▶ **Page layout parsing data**
⁂
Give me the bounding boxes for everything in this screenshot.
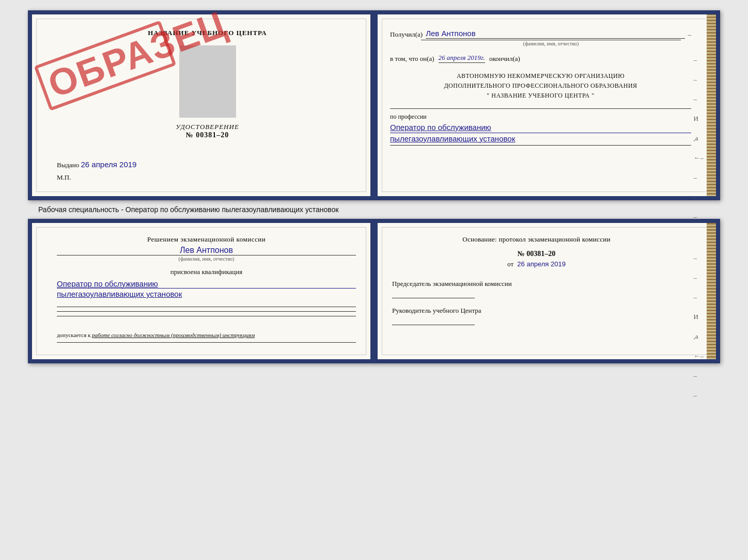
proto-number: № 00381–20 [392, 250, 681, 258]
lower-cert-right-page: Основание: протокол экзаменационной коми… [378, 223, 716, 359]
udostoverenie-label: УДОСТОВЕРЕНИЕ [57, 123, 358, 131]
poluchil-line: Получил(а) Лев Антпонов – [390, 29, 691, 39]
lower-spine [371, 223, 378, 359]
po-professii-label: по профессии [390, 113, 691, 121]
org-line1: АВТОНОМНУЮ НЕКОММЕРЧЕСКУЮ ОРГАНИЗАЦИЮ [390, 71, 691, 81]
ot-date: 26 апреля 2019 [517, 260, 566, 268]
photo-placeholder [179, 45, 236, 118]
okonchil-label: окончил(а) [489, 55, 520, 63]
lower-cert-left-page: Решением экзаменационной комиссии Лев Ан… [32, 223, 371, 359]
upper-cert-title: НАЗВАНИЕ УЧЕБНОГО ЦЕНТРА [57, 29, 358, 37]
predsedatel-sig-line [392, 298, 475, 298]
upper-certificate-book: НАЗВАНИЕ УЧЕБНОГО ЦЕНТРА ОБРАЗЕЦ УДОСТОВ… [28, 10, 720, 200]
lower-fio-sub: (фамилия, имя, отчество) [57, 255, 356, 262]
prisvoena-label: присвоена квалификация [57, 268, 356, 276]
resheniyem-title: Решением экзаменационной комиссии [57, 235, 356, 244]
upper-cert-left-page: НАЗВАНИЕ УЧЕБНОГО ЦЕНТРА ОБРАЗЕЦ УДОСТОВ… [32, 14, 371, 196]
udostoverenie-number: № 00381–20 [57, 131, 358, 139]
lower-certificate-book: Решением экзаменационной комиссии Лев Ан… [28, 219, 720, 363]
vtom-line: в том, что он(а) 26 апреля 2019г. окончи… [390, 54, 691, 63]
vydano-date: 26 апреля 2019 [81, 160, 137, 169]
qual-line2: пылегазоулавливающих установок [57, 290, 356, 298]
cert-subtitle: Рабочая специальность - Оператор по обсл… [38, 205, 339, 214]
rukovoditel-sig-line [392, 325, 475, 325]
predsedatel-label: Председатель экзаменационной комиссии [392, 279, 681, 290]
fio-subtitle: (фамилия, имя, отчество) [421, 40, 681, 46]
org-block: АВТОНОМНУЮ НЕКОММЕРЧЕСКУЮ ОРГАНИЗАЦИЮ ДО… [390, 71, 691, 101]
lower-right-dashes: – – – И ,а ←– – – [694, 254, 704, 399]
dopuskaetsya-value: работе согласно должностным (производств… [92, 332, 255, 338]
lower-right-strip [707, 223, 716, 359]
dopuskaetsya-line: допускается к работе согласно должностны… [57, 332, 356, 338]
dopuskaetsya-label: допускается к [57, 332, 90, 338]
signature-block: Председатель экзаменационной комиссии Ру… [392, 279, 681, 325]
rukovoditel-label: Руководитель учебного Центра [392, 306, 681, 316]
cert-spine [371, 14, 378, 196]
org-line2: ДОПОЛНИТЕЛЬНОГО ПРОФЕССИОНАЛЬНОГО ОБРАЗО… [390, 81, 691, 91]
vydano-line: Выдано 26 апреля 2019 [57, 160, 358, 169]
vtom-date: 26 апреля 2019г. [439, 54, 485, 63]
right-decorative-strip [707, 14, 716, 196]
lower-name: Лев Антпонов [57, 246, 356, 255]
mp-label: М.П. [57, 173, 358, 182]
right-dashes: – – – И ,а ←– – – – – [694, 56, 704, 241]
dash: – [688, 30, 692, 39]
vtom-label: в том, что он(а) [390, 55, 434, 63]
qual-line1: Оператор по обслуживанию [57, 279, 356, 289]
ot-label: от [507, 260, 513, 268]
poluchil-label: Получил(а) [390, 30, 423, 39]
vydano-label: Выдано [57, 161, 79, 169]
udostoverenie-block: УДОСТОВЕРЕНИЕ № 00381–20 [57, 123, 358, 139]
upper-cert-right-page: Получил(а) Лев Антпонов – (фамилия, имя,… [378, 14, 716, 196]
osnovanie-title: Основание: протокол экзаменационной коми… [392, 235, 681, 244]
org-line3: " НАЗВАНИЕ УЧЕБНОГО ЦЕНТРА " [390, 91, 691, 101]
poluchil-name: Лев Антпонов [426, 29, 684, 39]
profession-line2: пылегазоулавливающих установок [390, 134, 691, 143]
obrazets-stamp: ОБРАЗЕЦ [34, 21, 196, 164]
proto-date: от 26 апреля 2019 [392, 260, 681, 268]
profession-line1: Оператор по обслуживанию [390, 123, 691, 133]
⁂
▶ **Task to complete**
Where a line above holds the string "lower", copy that line.

▶ **Task result**
lower-cert-right-page: Основание: протокол экзаменационной коми… [378, 223, 716, 359]
lower-spine [371, 223, 378, 359]
lower-cert-left-page: Решением экзаменационной комиссии Лев Ан… [32, 223, 371, 359]
lower-fio-sub: (фамилия, имя, отчество) [57, 255, 356, 262]
lower-certificate-book: Решением экзаменационной комиссии Лев Ан… [28, 219, 720, 363]
lower-right-dashes: – – – И ,а ←– – – [694, 254, 704, 399]
lower-right-strip [707, 223, 716, 359]
lower-name: Лев Антпонов [57, 246, 356, 255]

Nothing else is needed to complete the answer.